#### Problem addressed:
Instead of approaching the problem why pre-training works, this paper addresses why traditional way of training deep NNs dont work.
The main focus of this paper is to empirically study why deep nets dont work with backprop without any pre-training. To analyse this, the authors mainly study the trends of activations and gradient strength across layers vs training iteration using simple backprop. Their study shows that the higher layer units saturate to 0 in the case of Sigmoid which prevents any backpropagated gradients to lower layers. It takes a lot of iterations to get out of saturation after which the lower layers start to learn.

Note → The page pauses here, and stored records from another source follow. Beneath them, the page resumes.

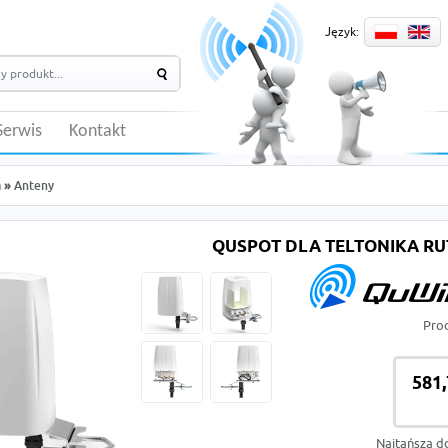
Język:
Serwis
Kontakt
a
»
Anteny
QUSPOT DLA TELTONIKA RU
Pro
581,
Najtańsza d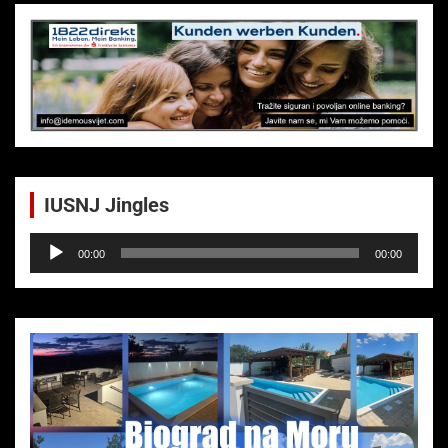
IUSNJ Jingles
Audio-
00:00
00:00
Player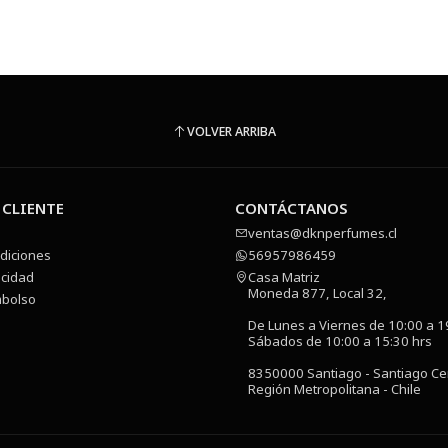
VOLVER ARRIBA
 CLIENTE
CONTÁCTANOS
ventas@dknperfumes.cl
diciones
56957986459
acidad
Casa Matriz
Moneda 877, Local 32,
mbolso
De Lunes a Viernes de 10:00 a 1
Sábados de 10:00 a 15:30 hrs
8350000 Santiago - Santiago Ce
Región Metropolitana - Chile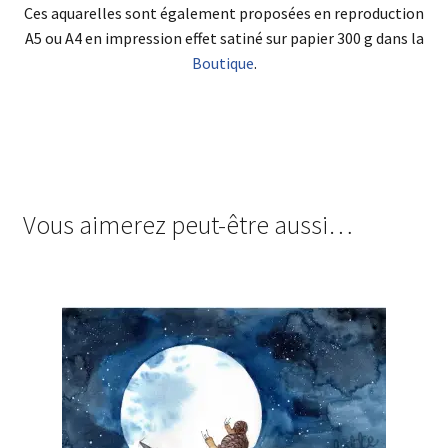
Ces aquarelles sont également proposées en reproduction
A5 ou A4 en impression effet satiné sur papier 300 g dans la
Boutique
.
Vous aimerez peut-être aussi…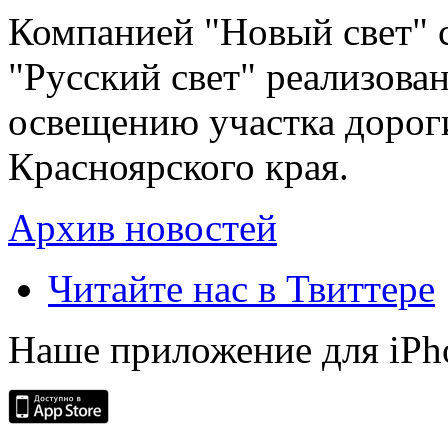
Компанией "Новый свет" 
"Русский свет" реализова
освещению участка дорог
Красноярского края.
Архив новостей
Читайте нас в Твиттере
Наше приложение для iPh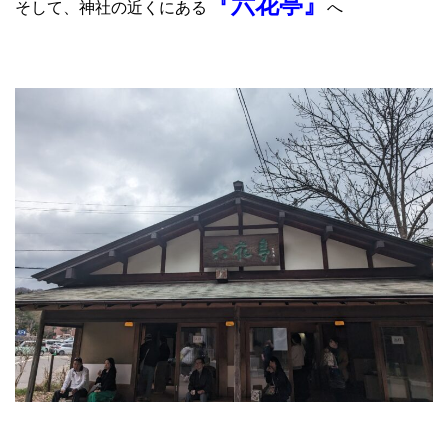
『六花亭』
そして、神社の近くにある
へ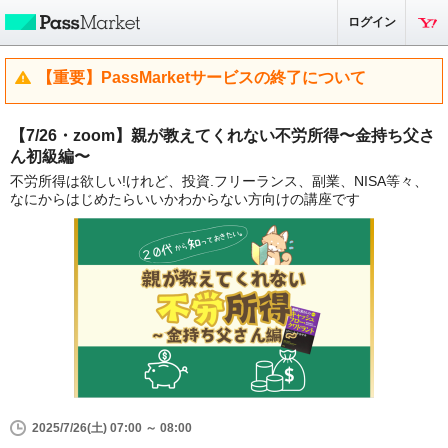
ログイン
【重要】PassMarketサービスの終了について
【7/26・zoom】親が教えてくれない不労所得〜金持ち父さ
ん初級編〜
不労所得は欲しい!けれど、投資.フリーランス、副業、NISA等々、
なにからはじめたらいいかわからない方向けの講座です
2025/7/26(土) 07:00 ～ 08:00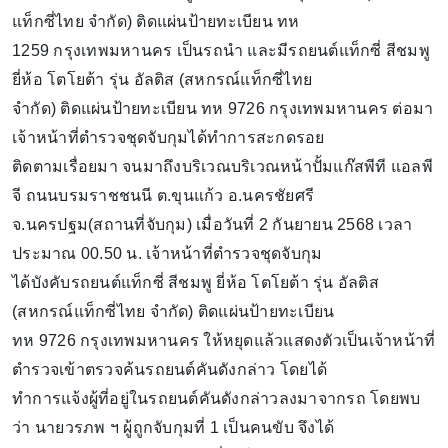
แท็กซี่ไทย จำกัด) ติดแผ่นป้ายทะเบียน ทห
1259 กรุงเทพมหานคร เป็นรถนำ และมีรถยนต์แท็กซี่ สีชมพู
ยี่ห้อ โตโยต้า รุ่น อัลติส (สหกรณ์แท็กซี่ไทย
จำกัด) ติดแผ่นป้ายทะเบียน ทห 9726 กรุงเทพมหานคร ต่อมา
เจ้าหน้าที่ตำรวจชุดจับกุมได้ทำการสะกดรอย
ติดตามเรื่อยมา จนมาถึงบริเวณบริเวณหน้าปั้มแก๊สพีที แอลพี
จี ถนนบรมราชชนนี ต.ขุนแก้ว อ.นครชัยศรี
จ.นครปฐม(สถานที่จับกุม) เมื่อวันที่ 2 กันยายน 2568 เวลา
ประมาณ 00.50 น. เจ้าหน้าที่ตำรวจชุดจับกุม
ได้บังคับรถยนต์แท็กซี่ สีชมพู ยี่ห้อ โตโยต้า รุ่น อัลติส
(สหกรณ์แท็กซี่ไทย จำกัด) ติดแผ่นป้ายทะเบียน
ทห 9726 กรุงเทพมหานคร ให้หยุดแล้วแสดงตัวเป็นเจ้าหน้าที่
ตำรวจเข้าตรวจค้นรถยนต์คันดังกล่าว โดยได้
ทำการแจ้งผู้ที่อยู่ในรถยนต์คันดังกล่าวลงมาจากรถ โดยพบ
ว่า นายวรภพ ฯ ผู้ถูกจับกุมที่ 1 เป็นคนขับ จึงได้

For this reason the authors suggest using activations symmetric around 0 to avoid saturation, like Tanh and Softsign. For Tanh, they find that units of every layer initialized on either part of 0 start saturating (to respective sides) one after the other starting from lower layer to higher layer. For Softsign on the other hand, units from all layers move towards saturation together. Further the histogram of final activations suggest that Tanh units have a peak at both 0 and -1,+1 saturation, while Softsign units generally lie in the linear region. Note that the linear region in Tanh/Softsign has activation gradients-- hence propagates information.
The most interesting part of this study is the way the authors analyse the flow of information from the input layer to the top layer and vice versa. While the forward prop transmits the information about input to higher layers, backward prop transmits the error gradient. They measure the flow of information in terms of the variance of activation (forward) and gradients (backwards) for different layers. Since we would want the information flow to be equal at all layers, the variance should also be the same. So they propose to initialize the weight vectors such that this variance is preserved across layers. They call this ""Normalized Initialization"". Their empirical results show that both activations and gradients (hence information) at all layers have better propagation with their initialization.
Analysis of activation values and back-prop gradient across layers for analyzing training difficulties. Also, a new weight initialization method.
The variance study for activation/gradient is done for linear networks but applied to Tanh and Softsign. How is this justified?
Shapeset 3x2, MNIST, CIFAR-10